I lead on digital evaluation at BEIS (from the former BIS digital side).
We were always ‘alright’ at doing evaluation; we would report back on web analytics or the volume of mentions, number of impressions, number of RTs and include a nice image of the most successful tweet.
But what did this really tell us? Were we doing a good job or having an impact? What actionable insight could we gather? How could we showcase our outcomes in a more meaningful way?
Over the last 2 years we have changed our approach to evaluation within the Communications Directorate. Evaluation became a developmental priority and everyone in Communications had an evaluation objective. We created an evaluation steering group – pulling together representatives from all the disciplines across Communications to drive up our skills in evaluation.
Through that steering group we carried out an audit of evaluation skills in our different comms specialisms; we all benefited from agreeing at senior levels what ‘good’ evaluation actually involved. The steering group also focused on:
- creating a standardised evaluation template everyone could use
- sharing example evaluation objectives, accompanied by a directorate-wide ambition for everyone to be at Government Communication Service (GCS) practitioner level by the end of 16/17
- regularly reviewing colleagues evaluation work and feeding back about their work
- holding an ‘evaluation month’, a series of sessions with internal/external speakers on all aspects of communications evaluation
There is no doubt that the quality of our evaluation across the directorate as a whole has improved; we are more integrated and colleagues know what’s expected of them. It’s been great to see teams setting their success measures at the beginning of individual projects, and reporting on these consistently.
Digital team journey
But what about the digital team, where I sit? As I said, we were always comfortable at reporting on data, but we needed to do more and turn data analysis into actionable insight. A team restructure meant that we now have an SIO and IO in post looking specifically at evaluation and insight. This, and the push and drive from the steering group actions has really helped improve our evaluation from ‘alright’ to excellent.

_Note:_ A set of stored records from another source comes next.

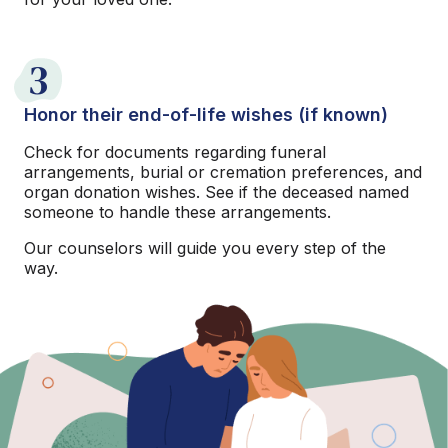
3
Honor their end-of-life wishes (if known)
Check for documents regarding funeral
arrangements, burial or cremation preferences, and
organ donation wishes. See if the deceased named
someone to handle these arrangements.
Our counselors will guide you every step of the
way.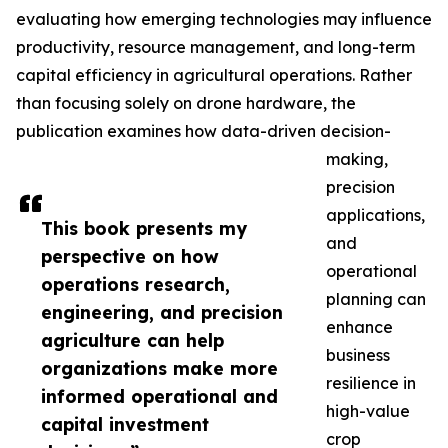
evaluating how emerging technologies may influence
productivity, resource management, and long-term
capital efficiency in agricultural operations. Rather
than focusing solely on drone hardware, the
publication examines how data-driven decision-
making,
precision
applications,
This book presents my
and
perspective on how
operational
operations research,
planning can
engineering, and precision
enhance
agriculture can help
business
organizations make more
resilience in
informed operational and
high-value
capital investment
crop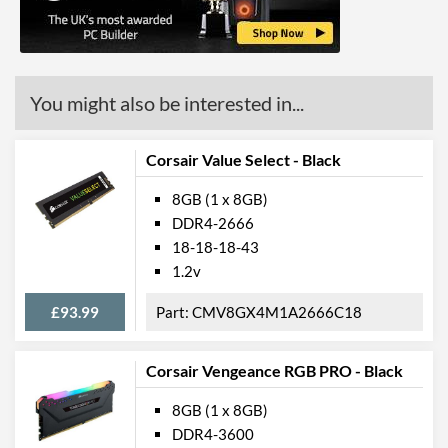
You might also be interested in...
Corsair Value Select - Black
8GB (1 x 8GB)
DDR4-2666
18-18-18-43
1.2v
£93.99
CMV8GX4M1A2666C18
Corsair Vengeance RGB PRO - Black
8GB (1 x 8GB)
DDR4-3600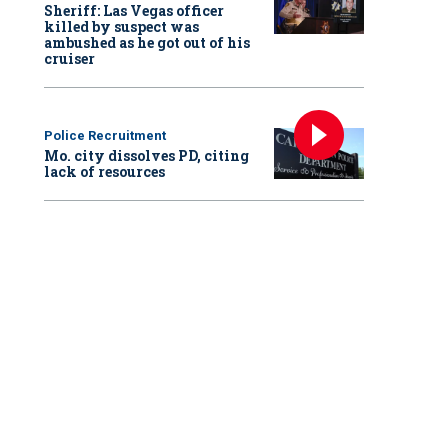
Sheriff: Las Vegas officer
killed by suspect was
ambushed as he got out of his
cruiser
Police Recruitment
Mo. city dissolves PD, citing
lack of resources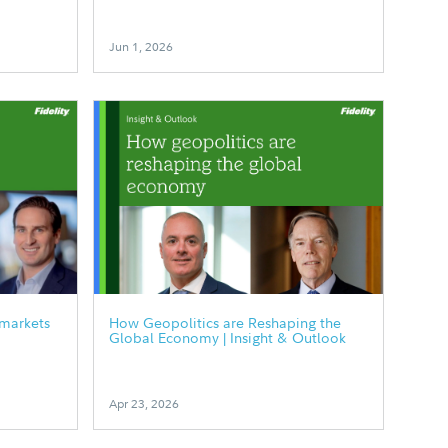
Jun 1, 2026
 markets
How Geopolitics are Reshaping the
Global Economy | Insight & Outlook
Apr 23, 2026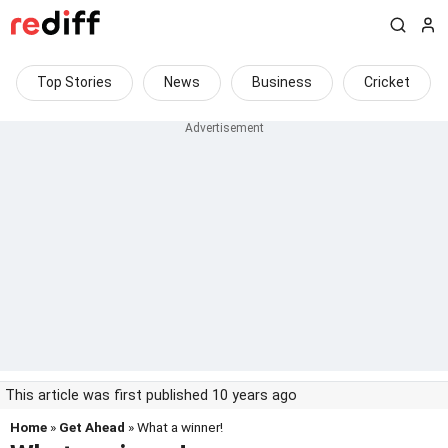
Top Stories
News
Business
Cricket
This article was first published 10 years ago
Home
»
Get Ahead
» What a winner!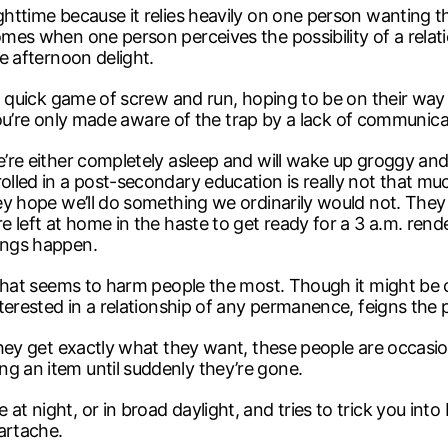
ighttime because it relies heavily on one person wanting 
comes when one person perceives the possibility of a relat
me afternoon delight.
y a quick game of screw and run, hoping to be on their way 
ul, you’re only made aware of the trap by a lack of communi
e’re either completely asleep and will wake up groggy and v
rolled in a post-secondary education is really not that mu
they hope we’ll do something we ordinarily would not. They
re left at home in the haste to get ready for a 3 a.m. ren
hings happen.
e that seems to harm people the most. Though it might be 
nterested in a relationship of any permanence, feigns the p
l they get exactly what they want, these people are occas
g an item until suddenly they’re gone.
at night, or in broad daylight, and tries to trick you int
artache.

I wanted to move us from just the measurement of metrics, to developing a bank of actionable insights that we could use more formatively when developing new projects. We now have benchmark data on all channels and effective online influencer lists (that we use to help shape engagement plans).
I particularly wanted to see if we could track and report on the elusive ‘advocacy’ element of the GCS evaluation framework, and track where and when our advocates were helping us spread the word about our announcements and policies.
The joys of Ripjar
This is where Ripjar came in. We procured Ripjar last year via the Digital Marketplace and it has really helped us. It is a data analysis and visualisation tool that pulls in loads of online data. We can now find our online influencers more quickly and track how they are responding to our communications. We no longer have to manually double check information via Tweetdeck, searching through multiple Twitter feeds or blogs for relevant comments. We can also easily interrogate the data by different date, phrase, sentiment (and more) ranges.
The element of Ripjar I really love is being able to set up multiple ‘actors’ lists to see with ease how different groups of key influencers are participating in online conversations.
The tool is by no means perfect – we sometimes struggle with the sheer volume of data coming in and filtering out non-relevant conversations, but it has really helped our evaluation.
And in the spirit of digital embedding (my other hat!), we’ve been building the capacity of teams across the Communications Directorate to use this tool to analyse their own policy and campaign areas.
I secretly jump for joy when colleagues talk about using actionable insight and can track the sentiment of our influencers – but that’s the evaluation geek in me!